Quant à la quotité de

la sanction, l'abandon d'un emploi réputé convenable constitue en principe une

faute grave justifiant une mesure de suspension de 31 jours au minimum (art. 45

al. 3 OACI). La jurisprudence admet toutefois que le juge et l'administration

disposent en pareil cas, lorsque les circonstances particulières du cas le

justifient, d'un pouvoir d'appréciation leur permettant de prononcer une

sanction plus légère (DTA 2000 n° 8 p. 38, n° 9 p. 45; ATF C 435/00 du 18 mai

2001.

précité).

En l'occurrence,

l'autorité pouvait faire usage de ce pouvoir d'appréciation dans la mesure où

l'intéressé a agi dans le but, en soi louable, de parfaire à ses frais une

formation propre à augmenter concrètement ses chances de retrouver ensuite un

emploi.

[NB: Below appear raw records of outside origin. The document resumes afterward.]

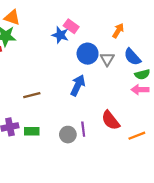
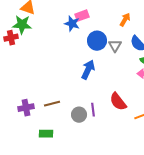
pink rectangle: (71, 26) -> (82, 16), turned -56
brown line: (32, 95) -> (52, 104), moved
green rectangle: (32, 131) -> (46, 134), moved

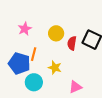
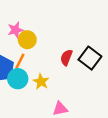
yellow circle: (56, 33) -> (27, 40), moved
cyan circle: (34, 82) -> (18, 79), moved

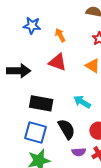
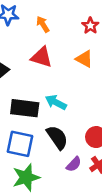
cyan arrow: (82, 102) -> (56, 102), moved
purple semicircle: (79, 152) -> (74, 164), turned -40

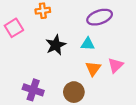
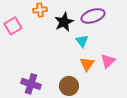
cyan triangle: (88, 44) -> (82, 41), turned 48
black star: (56, 45) -> (64, 22), moved

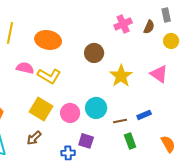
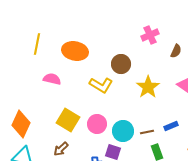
brown semicircle: (149, 27) -> (176, 51), moved
yellow L-shape: (49, 76) -> (101, 85), moved
cyan circle: (96, 108) -> (123, 131), moved

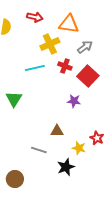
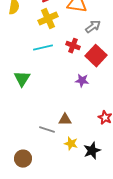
yellow cross: (50, 44) -> (48, 19), moved
brown triangle: (57, 131) -> (65, 120), moved
yellow star: (79, 148) -> (71, 144), moved
black star: (66, 167) -> (92, 151), moved

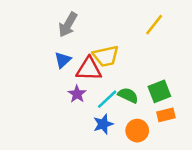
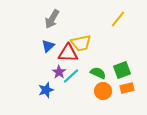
cyan line: (107, 99) -> (71, 76), moved
blue star: (103, 124) -> (46, 90), moved
orange circle: (137, 131) -> (103, 91), moved

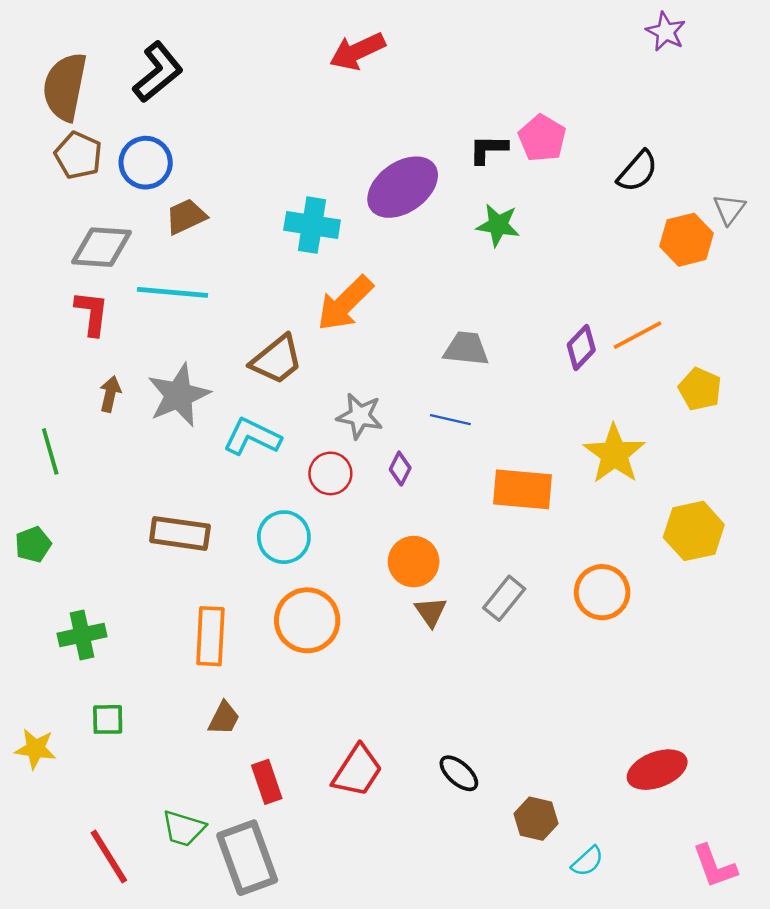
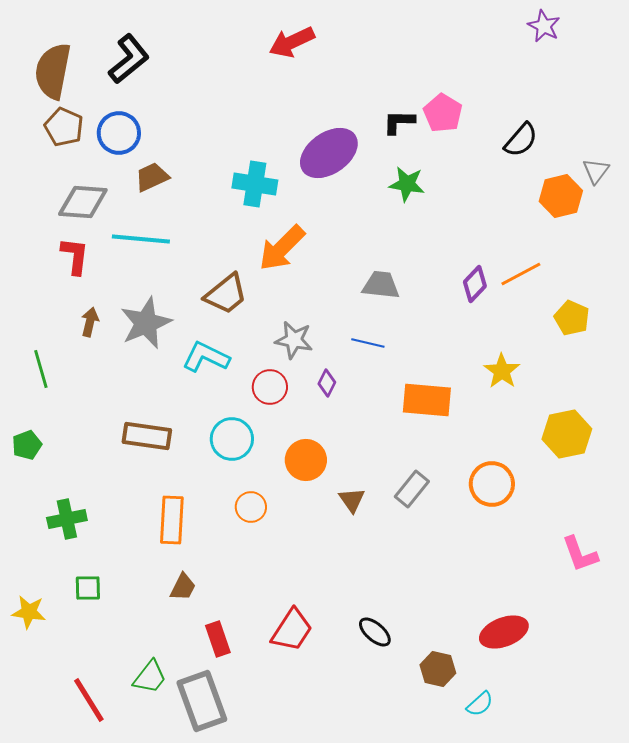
yellow star: (614, 454) -> (502, 371), size x0.7
orange circle: (414, 562) -> (306, 460), moved
orange circle: (307, 620) -> (251, 507), size x0.6
red ellipse: (657, 770) -> (504, 632), moved
green trapezoid: (184, 828) -> (150, 677), turned -69
pink L-shape: (715, 866) -> (580, 554), moved

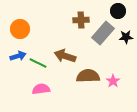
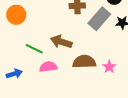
blue arrow: (18, 56) -> (14, 74), moved
pink semicircle: (41, 89) -> (48, 67), moved

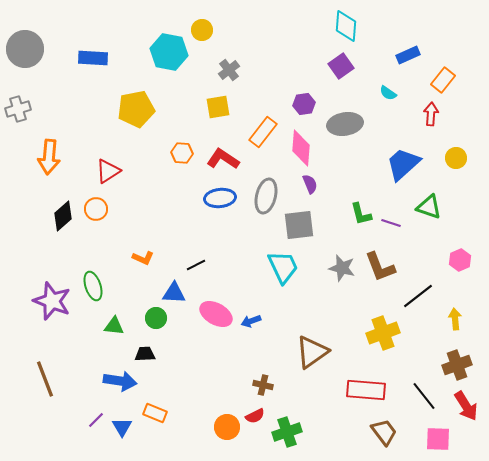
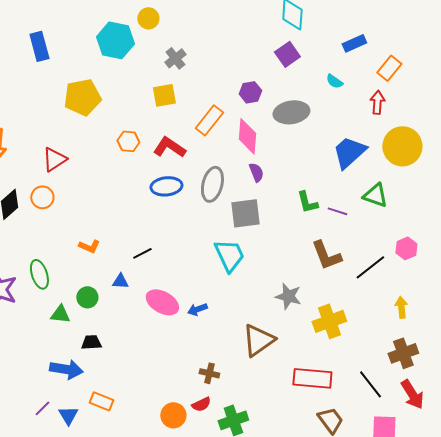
blue rectangle: (93, 58) -> (39, 46), turned 72
yellow circle: (456, 158) -> (402, 146), size x1.8
gray star: (342, 268) -> (288, 296), moved
blue triangle: (174, 293) -> (120, 281), size x0.7
black line: (418, 296) -> (370, 267), moved
green circle: (156, 318) -> (87, 297), moved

La décision de la caisse, confirmée par le Service de l'emploi,

n'apparaît donc pas critiquable en tant qu'elle retient une durée de 10 jours,

applicable en cas de faute légère.

Dispositif

Par ces motifs

le Tribunal administratif

arrête:

I. Le recours est

rejeté.

II. La décision

rendue le 4 mars 2003 par le Service de l'emploi, première instance cantonale

de recours en matière d'assurance-chômage, est confirmée.

III. Le présent

arrêt est rendu sans frais.

Lausanne, le 7 novembre 2003.

Le président: Le

greffier:

Le présent

arrêt est communiqué aux destinataires de l'avis d'envoi ci-joint

La présente

décision peut faire l'objet, dans les trente jours suivant sa communication,

d'un recours au Tribunal fédéral des assurances, Schweizerhofquai 6, 6004

Lucerne. Le recours s'exerce par acte écrit, déposé en trois exemplaires,

indiquant :

a) quelle décision le recourant désire obtenir en lieu et place de

la présente décision;

b) pour quels motifs le recourant s'estime en droit d'obtenir cette

autre décision;

c) quels moyens

de preuve le recourant invoque à l'appui de ses motifs.

La présente décision et l'enveloppe dans

laquelle elle a été expédiée, ainsi que les pièces invoquées comme moyens de preuve,

lorsqu'elles se trouvent en mains du recourant, seront jointes au recours.